New: Portfolio Diversification Analysis
Portfolio diversification is easy to talk about and hard to measure.
Most portfolios look diversified on the surface. A few ETFs, maybe some stocks, maybe a bond fund. But once you look at how the positions actually move together, the picture often changes. Five holdings can behave like two bets. A "defensive" position can stop hedging when rates move. Two ETFs with different names can be almost the same exposure.
We built Diversification Analysis to make that visible.
What we added
The new tool analyzes your whole portfolio, not just one symbol at a time. It looks at correlations between positions, effective asset count, diversification ratio, portfolio clusters, and low-correlation candidates you can add.

The first thing you see is a plain-English summary of the portfolio. It names the specific positions that are helping or hurting diversification, and explains the trade-off in normal language. Metrics are useful, but sometimes you need the tool to say: these three holdings are mostly doing the same job.
Below that, the tool groups positions into correlation clusters. This is where redundant holdings become obvious. If a portfolio has several large-cap growth ETFs, they may sit in the same cluster even if their issuer, name, and category labels are different.

We also added diversification metrics across multiple periods. Effective asset count shows how many independent bets your portfolio really has. Diversification ratio shows how much volatility reduction you get from combining the assets. Seeing those numbers over 1Y, 3Y, 5Y, 10Y, and all-time helps catch drift. A portfolio can become less diversified without any transaction, simply because correlations changed.
New candidates, not generic lists
The tool now surfaces ETF and stock candidates that historically moved differently from your current holdings.
This is not a generic "top ETFs" list. Candidates are filtered by correlation to the actual portfolio, then by quality. For ETFs we avoid inverse and leveraged products and require meaningful assets under management. For stocks we focus on larger companies and include risk / return rank, so the list is not just "lowest correlation at any cost."

You can add a candidate directly into the portfolio input, rerun the analysis, and see what changed. That makes the workflow much more practical. Instead of guessing whether a commodity ETF, short-duration bond ETF, or defensive stock helps, you can test it against the current portfolio structure.
Why this matters for optimization
Portfolio Optimization works better when the input universe is sane.
If you feed an optimizer five highly correlated ETFs, it can still produce nice-looking weights.
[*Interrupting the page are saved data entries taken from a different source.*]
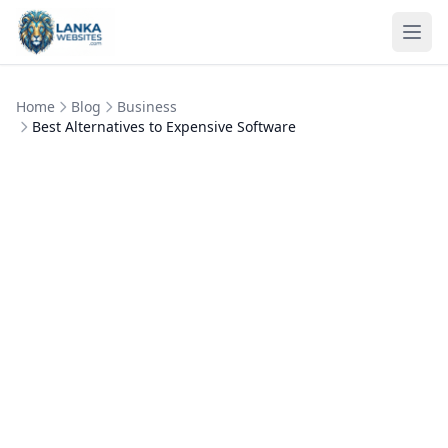
Skip to content
Ope
Home
Blog
Business
Best Alternatives to Expensive Software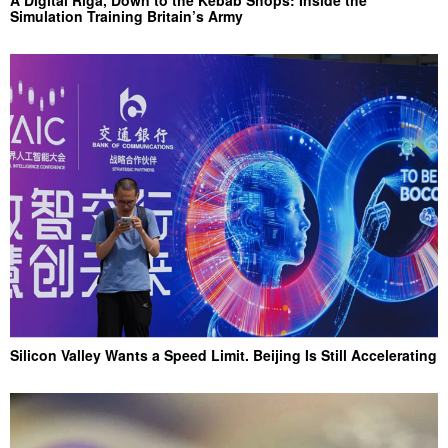
Simulation Training Britain’s Army
Silicon Valley Wants a Speed Limit. Beijing Is Still Accelerating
But the result may be mostly a reshuffle of the same exposure. The optimizer is not magic. It can only choose from the assets you give it.
Diversification Analysis helps before optimization. Use it to remove duplicates, spot clusters, and find candidates with genuinely different return drivers. Then run optimization on a cleaner universe.
This creates a better workflow:
- Start with Diversification Analysis.
- Remove obvious overlap.
- Add a few low-correlation candidates.
- Run Portfolio Optimization.
- Validate the optimized result with walk-forward backtesting.
That sequence is more useful than optimizing first and trying to explain the result afterward.
A few ways to use it
You have a 3-5 ETF portfolio and want to know what is missing. Run Diversification Analysis, look at the clusters, then check ETF candidates. If all holdings behave like equity beta, the tool will usually make that obvious.
You are preparing a portfolio for optimization. Before running HRP, Risk Parity, or Mean-Variance Optimization, use the clusters to remove duplicates and add assets with different behavior. The optimization result should be more stable because the input set is better.
You are reviewing an existing allocation after market conditions changed. Correlations are not fixed. The 1Y view may show that a hedge is no longer doing what you expected, while the longer windows show whether this is temporary or structural.